# This is bothering the Hell out of me. Need some ladies' opinions.



## JCD (Sep 2, 2012)

Okay...married for 18 years. She's from a different country but we met in America. 

We have had MANY rough patches. Her culture doesn't communicate very well and I'm a stoic WASP...so communication was ALWAYS a problem.

Frankly, at times we have made ourselves miserable. I got involved with an EA (which I have since dropped). We have three kids. I suggested counseling regularly (even though I think it mostly a crock) but obviously she hates it even more.

The spectre of D raised it's head long overdue and that shocked both of us into talking.

I am a traveling dad. Even with my old job, I was frequently gone for 5 days at a time. She pushed rather hard for me to take up this career (Ladies, be careful what you wish for).

So the burden of the household falls upon her. But I make pretty good money.

She keeps throwing out "My kids have no idea how much I sacrificed for them."

I do not know how to take this. If FEELS terribly offensive to me...like I'm some odious burden she's saddled herself with for 'the kids'. Every time she says it, I want to scream.

Her situation isn't wonderful. She's a single mom who some guy come into her life regularly messing up her schedules. She says she loves me...but I have no idea how to address THIS specific problem. Many times in our marriage, she's made me feel like I was this horrible mistake she's made.

That is rather painful. I've tried to address it once or twice, but I am not sure exactly how she feels...and in some ways, I'm resentful. I've tried very hard to give her exactly what she's wanted...but it isn't good enough.

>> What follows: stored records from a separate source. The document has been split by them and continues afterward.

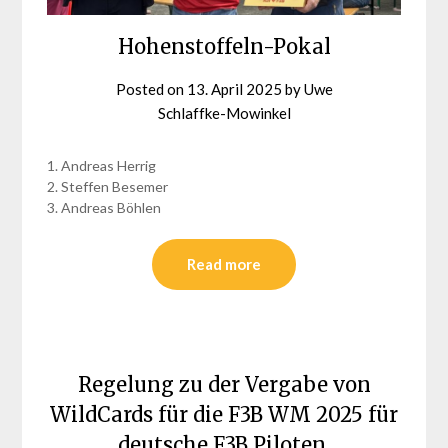
Hohenstoffeln-Pokal
Posted on
13. April 2025
by
Uwe
Schlaffke-Mowinkel
1. Andreas Herrig
2. Steffen Besemer
3. Andreas Böhlen
Read more
Regelung zu der Vergabe von
WildCards für die F3B WM 2025 für
deutsche F3B Piloten.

She said it again yesterday and now I'm coming to TAM about this.

I am not a perfect husband...but to be made to feel like I've ruined everything...that is a heavy burden of guilt to bear.


----------



## Catherine602 (Oct 14, 2010)

You glossed over this biut What were the circumstances of the EA? How did you reconcile and atone fit the betrayal? How long ago. Are you still in contact with your affair partner? What effect do you think that has had on your marriage? 

How old are your kids?
_Posted via Mobile Device_


----------



## JCD (Sep 2, 2012)

coffee4me said:


> JCD said:
> 
> 
> > I first read that statement and thought she meant that as a way of saying her kids are not appreciative what she does for them as a mother.
> ...


----------



## Openminded (Feb 21, 2013)

Perhaps she's feeling the angst of mid-life? Or perhaps it's cultural differences?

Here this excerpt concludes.